Data shown
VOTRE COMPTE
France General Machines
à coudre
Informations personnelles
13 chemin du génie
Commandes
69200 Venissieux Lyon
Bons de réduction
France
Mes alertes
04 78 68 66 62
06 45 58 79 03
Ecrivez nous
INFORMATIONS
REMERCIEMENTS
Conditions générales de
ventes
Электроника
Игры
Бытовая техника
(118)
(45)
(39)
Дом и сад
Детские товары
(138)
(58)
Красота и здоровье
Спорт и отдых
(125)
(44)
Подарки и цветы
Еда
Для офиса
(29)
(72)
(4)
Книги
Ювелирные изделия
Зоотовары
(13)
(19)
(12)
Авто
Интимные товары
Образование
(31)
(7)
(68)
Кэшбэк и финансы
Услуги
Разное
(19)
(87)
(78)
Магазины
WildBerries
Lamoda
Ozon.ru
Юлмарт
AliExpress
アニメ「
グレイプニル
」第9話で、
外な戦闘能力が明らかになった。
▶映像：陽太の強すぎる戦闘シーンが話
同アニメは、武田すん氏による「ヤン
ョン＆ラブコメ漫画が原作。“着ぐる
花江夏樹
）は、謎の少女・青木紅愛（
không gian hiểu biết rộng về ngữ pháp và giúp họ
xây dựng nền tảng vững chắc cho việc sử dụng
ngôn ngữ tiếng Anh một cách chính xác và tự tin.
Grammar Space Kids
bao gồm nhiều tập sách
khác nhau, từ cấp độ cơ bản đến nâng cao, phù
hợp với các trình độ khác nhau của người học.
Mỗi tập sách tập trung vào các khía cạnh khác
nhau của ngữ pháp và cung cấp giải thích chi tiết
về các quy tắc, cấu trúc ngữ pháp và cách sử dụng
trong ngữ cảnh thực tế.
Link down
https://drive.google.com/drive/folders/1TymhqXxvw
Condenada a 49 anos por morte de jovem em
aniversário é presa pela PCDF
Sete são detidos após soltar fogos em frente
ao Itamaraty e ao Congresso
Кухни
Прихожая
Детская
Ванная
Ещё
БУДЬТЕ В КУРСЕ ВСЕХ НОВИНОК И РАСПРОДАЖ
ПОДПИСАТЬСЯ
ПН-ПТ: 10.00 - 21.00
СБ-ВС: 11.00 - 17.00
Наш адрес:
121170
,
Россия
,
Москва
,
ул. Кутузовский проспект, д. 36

Task prompt
Write out the complete listing above, exactly as it reads.

Response
VOTRE COMPTE
France General Machines
à coudre
Informations personnelles
13 chemin du génie
Commandes
69200 Venissieux Lyon
Bons de réduction
France
Mes alertes
04 78 68 66 62
06 45 58 79 03
Ecrivez nous
INFORMATIONS
REMERCIEMENTS
Conditions générales de
ventes
Электроника
Игры
Бытовая техника
(118)
(45)
(39)
Дом и сад
Детские товары
(138)
(58)
Красота и здоровье
Спорт и отдых
(125)
(44)
Подарки и цветы
Еда
Для офиса
(29)
(72)
(4)
Книги
Ювелирные изделия
Зоотовары
(13)
(19)
(12)
Авто
Интимные товары
Образование
(31)
(7)
(68)
Кэшбэк и финансы
Услуги
Разное
(19)
(87)
(78)
Магазины
WildBerries
Lamoda
Ozon.ru
Юлмарт
AliExpress
アニメ「
グレイプニル
」第9話で、
外な戦闘能力が明らかになった。
▶映像：陽太の強すぎる戦闘シーンが話
同アニメは、武田すん氏による「ヤン
ョン＆ラブコメ漫画が原作。“着ぐる
花江夏樹
）は、謎の少女・青木紅愛（
không gian hiểu biết rộng về ngữ pháp và giúp họ
xây dựng nền tảng vững chắc cho việc sử dụng
ngôn ngữ tiếng Anh một cách chính xác và tự tin.
Grammar Space Kids
bao gồm nhiều tập sách
khác nhau, từ cấp độ cơ bản đến nâng cao, phù
hợp với các trình độ khác nhau của người học.
Mỗi tập sách tập trung vào các khía cạnh khác
nhau của ngữ pháp và cung cấp giải thích chi tiết
về các quy tắc, cấu trúc ngữ pháp và cách sử dụng
trong ngữ cảnh thực tế.
Link down
https://drive.google.com/drive/folders/1TymhqXxvw
Condenada a 49 anos por morte de jovem em
aniversário é presa pela PCDF
Sete são detidos após soltar fogos em frente
ao Itamaraty e ao Congresso
Кухни
Прихожая
Детская
Ванная
Ещё
БУДЬТЕ В КУРСЕ ВСЕХ НОВИНОК И РАСПРОДАЖ
ПОДПИСАТЬСЯ
ПН-ПТ: 10.00 - 21.00
СБ-ВС: 11.00 - 17.00
Наш адрес:
121170
,
Россия
,
Москва
,
ул. Кутузовский проспект, д. 36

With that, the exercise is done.